REQUIREMENT ▸ From the records that follow, copy every line in which "https" appears.

---------- RECORDS FOR PROCESSING ----------

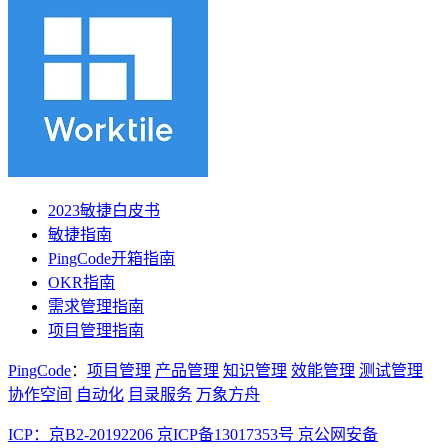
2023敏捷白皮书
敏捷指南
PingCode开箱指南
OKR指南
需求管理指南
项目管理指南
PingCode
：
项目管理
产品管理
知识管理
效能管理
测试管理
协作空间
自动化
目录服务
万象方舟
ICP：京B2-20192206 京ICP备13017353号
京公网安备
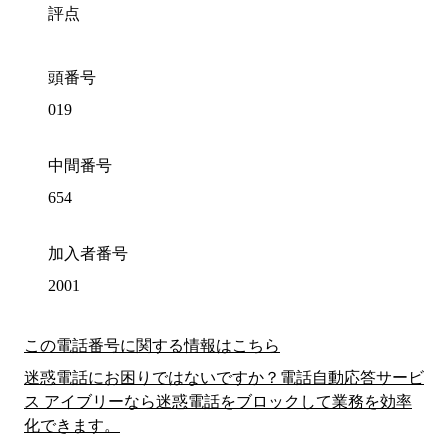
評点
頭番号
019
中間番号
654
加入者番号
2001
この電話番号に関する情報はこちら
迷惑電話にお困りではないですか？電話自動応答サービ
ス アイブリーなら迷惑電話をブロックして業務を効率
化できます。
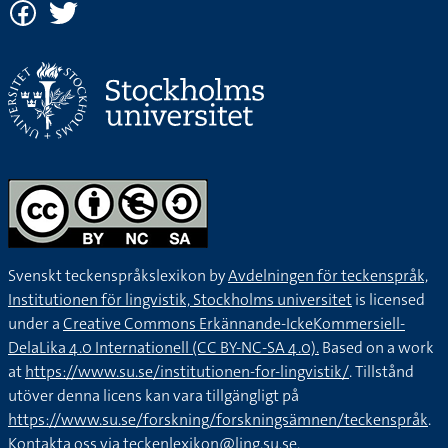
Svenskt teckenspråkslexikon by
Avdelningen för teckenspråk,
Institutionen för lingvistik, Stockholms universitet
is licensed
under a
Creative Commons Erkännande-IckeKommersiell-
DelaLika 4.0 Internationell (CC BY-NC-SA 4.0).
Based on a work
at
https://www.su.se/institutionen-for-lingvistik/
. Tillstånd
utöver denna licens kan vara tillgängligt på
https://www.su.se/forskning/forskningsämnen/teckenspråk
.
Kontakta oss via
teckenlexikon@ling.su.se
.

----------
---------- RECORDS FOR PROCESSING ----------

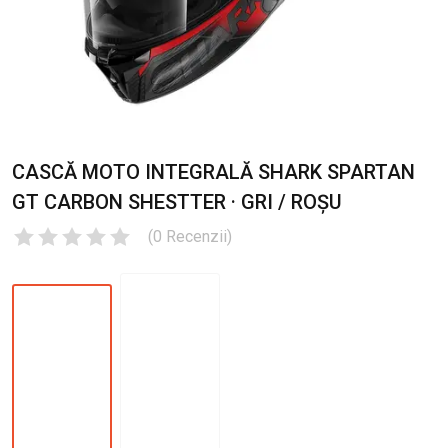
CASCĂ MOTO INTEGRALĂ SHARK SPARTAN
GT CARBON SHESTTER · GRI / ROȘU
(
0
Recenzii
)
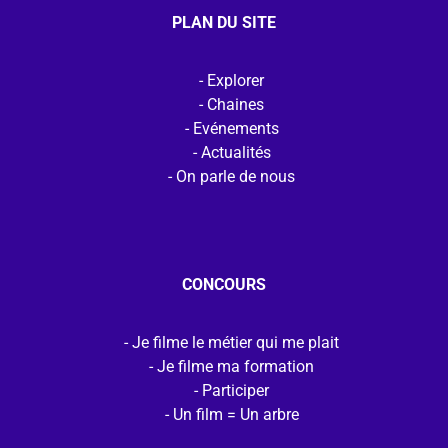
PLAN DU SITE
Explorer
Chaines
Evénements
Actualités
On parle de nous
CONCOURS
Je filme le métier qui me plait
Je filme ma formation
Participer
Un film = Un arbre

----------
---------- RECORDS FOR PROCESSING ----------

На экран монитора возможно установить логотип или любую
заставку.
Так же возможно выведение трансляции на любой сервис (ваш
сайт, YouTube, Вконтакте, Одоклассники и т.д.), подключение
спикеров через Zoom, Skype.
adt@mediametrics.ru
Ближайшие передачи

----------

WRITTEN ANSWER ▸
https://www.su.se/institutionen-for-lingvistik/
https://www.su.se/forskning/forskningsämnen/teckenspråk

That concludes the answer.